Add lean-regex to your Lean project by adding the following to your lakefile.toml:

[[require]]
name = "Regex"
git = "https://github.com/pandaman64/lean-regex"
rev = "v4.20.0"
subDir = "regex"

or

require Regex from git "https://github.com/pandaman64/lean-regex.git" @ "v4.20.0" / "regex"

to your lakefile.lean.

Basic Usage #

import Regex

-- Create a regex at compile-time using re! syntax
def dateRegexExample := re! r"\d{4}-\d{2}-\d{2}"

-- Find and return matches (and their positions as components of each `Substring`)
def allMatches := dateRegexExample.findAll
  "2025-05-24: Something happened\\n2025-05-26: Another thing happened"

-- #["2025-05-24".toSubstring, "2025-05-26".toSubstring]
#eval allMatches

-- #[{ byteIdx := 0 }, { byteIdx := 32 }]
#eval allMatches.map (·.startPos)

-- Capture groups
def groupRegexExample := re! r"(a+)(b*)"

def captures := groupRegexExample.capture "aaabb"

/-
Returns captured groups: group 0 = whole match, group 1 = "aaa", group 2 = "bb":

some {
  haystack := "aaabb",
  buffer := #[
    some { byteIdx := 0 }, some { byteIdx := 5 },
    some { byteIdx := 0 }, some { byteIdx := 3 },
    some { byteIdx := 3 }, some { byteIdx := 5 }
  ]
}
-/
#eval captures

-- Additional utility methods are available
def utilityRegexExample := re! r"a+"

def haystack := "a1aa2aaa3"

-- some "a"
#eval utilityRegexExample.extract haystack

-- #["a", "aa", "aaa"]
#eval utilityRegexExample.extractAll haystack

-- true
#eval utilityRegexExample.test haystack

-- 3
#eval utilityRegexExample.count haystack

/-
Splits a string using regex matches as breakpoints:

#["", "1", "2", "3"]

Note the empty substring due to the match "a" at the beginning of the input:
"a1aa2aaa3" = "" ++ "a" ++ "1" ++ "aa" ++ "2" ++ "aaa" ++ "3"
-/
#eval utilityRegexExample.split haystack

def transformRegexExample := re! r"(a+)(b*)|(c+)"

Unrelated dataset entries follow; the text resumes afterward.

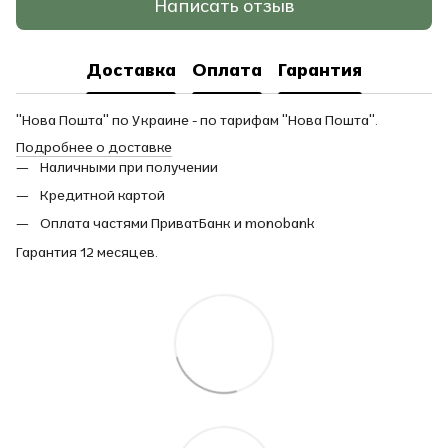
Написать отзыв
Доставка
Оплата
Гарантия
"Нова Пошта" по Украине - по тарифам "Нова Пошта".
Подробнее о доставке
Наличными при получении
Кредитной картой
Оплата частями ПриватБанк и monobank
Гарантия 12 месяцев.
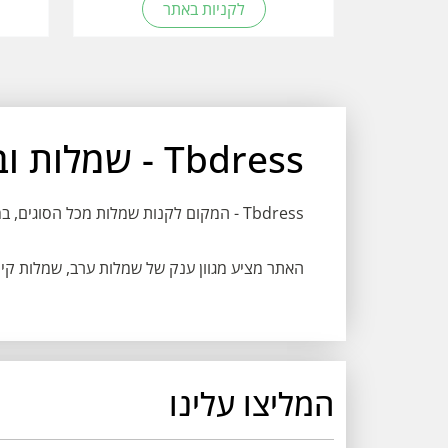
לקניות באתר
Tbdress - שמלות ובגדים לאירועים וליומיום
Tbdress - המקום לקנות שמלות מכל הסוגים, במחירים מדהימים ומבצעים שווים.
האתר מציע מגוון ענק של שמלות ערב, שמלות קיץ,
המליצו עלינו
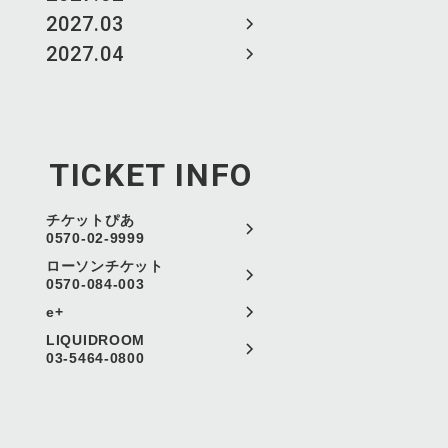
2027.03
2027.04
TICKET INFO
チケットぴあ
0570-02-9999
ローソンチケット
0570-084-003
e+
LIQUIDROOM
03-5464-0800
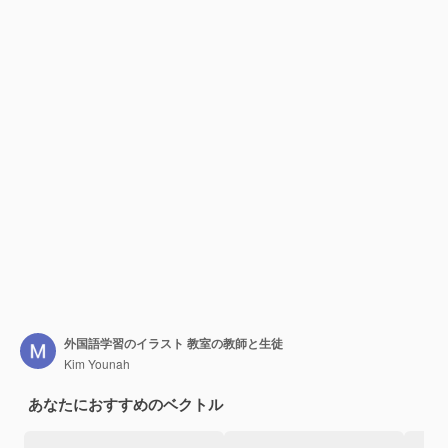
外国語学習のイラスト 教室の教師と生徒
Kim Younah
あなたにおすすめのベクトル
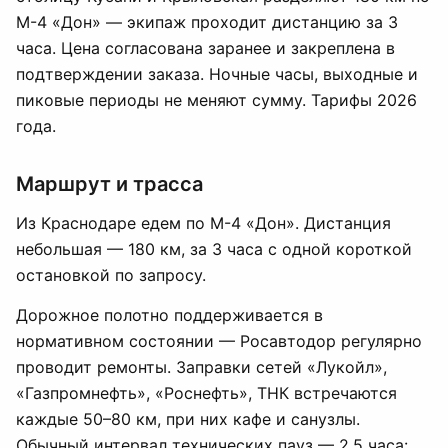
М-4 «Дон» — экипаж проходит дистанцию за 3
часа. Цена согласована заранее и закреплена в
подтверждении заказа. Ночные часы, выходные и
пиковые периоды не меняют сумму. Тарифы 2026
года.
Маршрут и трасса
Из Краснодаре едем по М-4 «Дон». Дистанция
небольшая — 180 км, за 3 часа с одной короткой
остановкой по запросу.
Дорожное полотно поддерживается в
нормативном состоянии — Росавтодор регулярно
проводит ремонты. Заправки сетей «Лукойл»,
«Газпромнефть», «Роснефть», ТНК встречаются
каждые 50–80 км, при них кафе и санузлы.
Обычный интервал технических пауз — 2,5 часа:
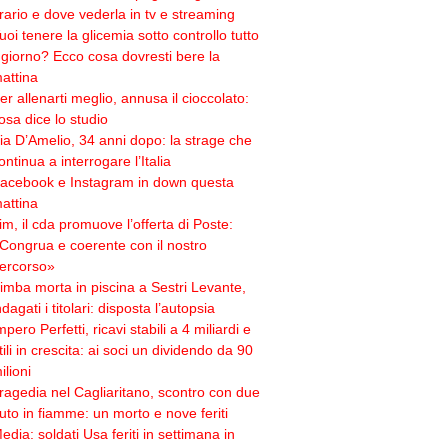
rario e dove vederla in tv e streaming
uoi tenere la glicemia sotto controllo tutto
l giorno? Ecco cosa dovresti bere la
attina
er allenarti meglio, annusa il cioccolato:
osa dice lo studio
ia D’Amelio, 34 anni dopo: la strage che
ontinua a interrogare l’Italia
acebook e Instagram in down questa
attina
im, il cda promuove l’offerta di Poste:
Congrua e coerente con il nostro
ercorso»
imba morta in piscina a Sestri Levante,
ndagati i titolari: disposta l’autopsia
mpero Perfetti, ricavi stabili a 4 miliardi e
tili in crescita: ai soci un dividendo da 90
ilioni
ragedia nel Cagliaritano, scontro con due
uto in fiamme: un morto e nove feriti
edia: soldati Usa feriti in settimana in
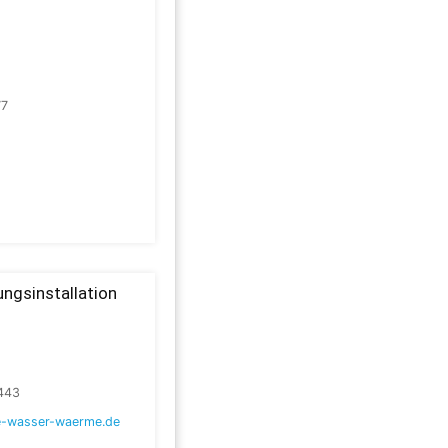
77
ngsinstallation
443
e-wasser-waerme.de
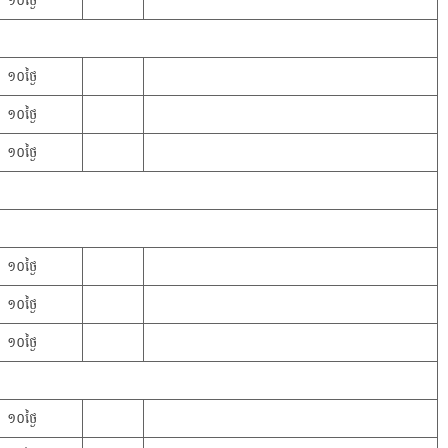
១០ថ្ងៃ
១០ថ្ងៃ
១០ថ្ងៃ
១០ថ្ងៃ
១០ថ្ងៃ
១០ថ្ងៃ
១០ថ្ងៃ
១០ថ្ងៃ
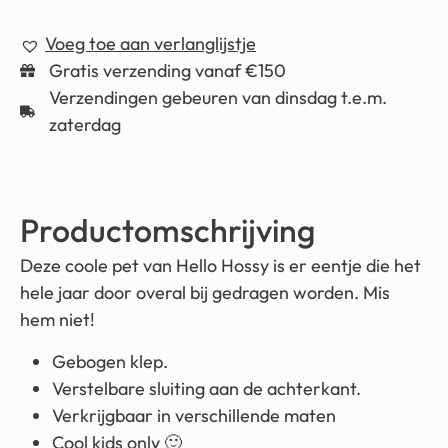
Voeg toe aan verlanglijstje
Gratis verzending vanaf €150
Verzendingen gebeuren van dinsdag t.e.m.
zaterdag
Productomschrijving
Deze coole pet van Hello Hossy is er eentje die het
hele jaar door overal bij gedragen worden. Mis
hem niet!
Gebogen klep.
Verstelbare sluiting aan de achterkant.
Verkrijgbaar in verschillende maten
Cool kids only 🙂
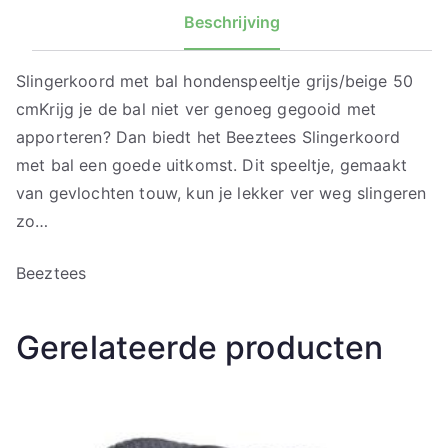
Beschrijving
Slingerkoord met bal hondenspeeltje grijs/beige 50
cmKrijg je de bal niet ver genoeg gegooid met
apporteren? Dan biedt het Beeztees Slingerkoord
met bal een goede uitkomst. Dit speeltje, gemaakt
van gevlochten touw, kun je lekker ver weg slingeren
zo…
Beeztees
Gerelateerde producten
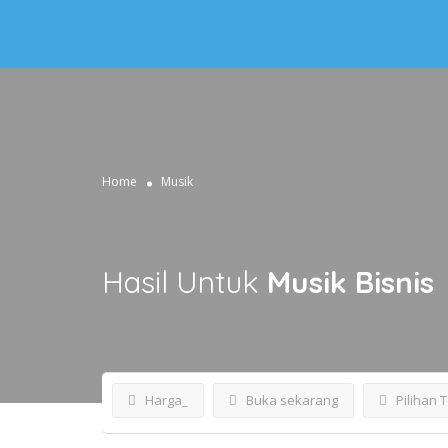
Home
Musik
Hasil Untuk
Musik
Bisnis
Harga_
Buka sekarang
Pilihan 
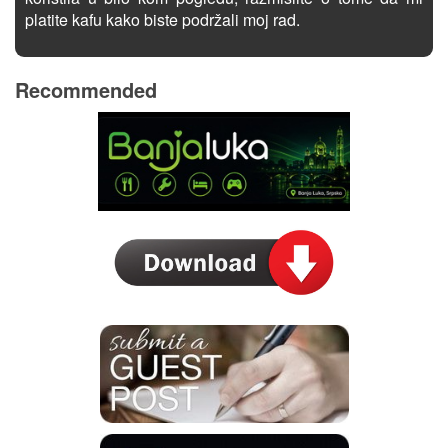
platite kafu kako biste podržali moj rad.
Recommended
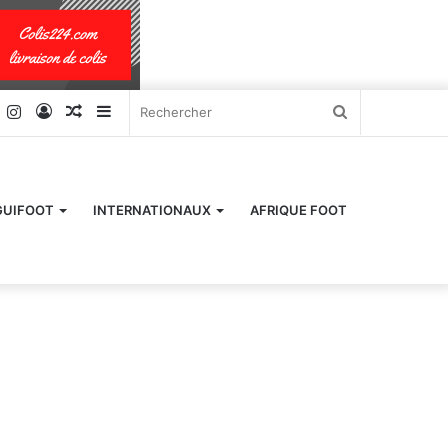
k
er
YouTube
Instagram
Connexion
Article
Sidebar
Rechercher
Aléatoire
(barre
latérale)
GUIFOOT
INTERNATIONAUX
AFRIQUE FOOT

def countString (name : String) (input : Option Substring) : String :=
  input.map (Substring.toString)
    |>.map (fun s => toString s.length ++ name)
    |>.getD ""

def countTransform (captures : CapturedGroups) : String :=
  let as := captures.get 1 |> countString "a"
  let bs := captures.get 2 |> countString "b"
  let cs := captures.get 3 |> countString "c"
  as ++ bs ++ cs

-- "1a0b 2a0b 2a1b 1c 2c"
#eval transformRegexExample.transformAll "a aa aab c cc" countTransform

-- Transforming matches into a fixed string is also available using `.replace` and `.replaceAll`.
#guard transformRegexExample.transformAll "a aa aab c cc" (fun _ => ".")
     = transformRegexExample.replaceAll   "a aa aab c cc" "."

API Overview #

The library provides the following main structures:

Regex operations include:

Creating Regexes #

Regexes can be created in two ways:

  1. At compile time using the re! macro:

    let regex := re! r"pattern"
    

    This checks the regex syntax at compile time and reports errors during compilation.

  2. At runtime using Regex.parse or Regex.parse!:

    let regex ← Regex.parse "pattern" -- Returns Except with possible error
    let regex := Regex.parse! "pattern" -- Panics on invalid syntax
    

Matching Engines #

The library provides two matching engines:

  1. Virtual Machine (default): Efficient for most regular expressions
  2. Backtracker: Can be enabled with { regex with useBacktracker := true }

Both engines are formally verified to be correct implementations of regex semantics.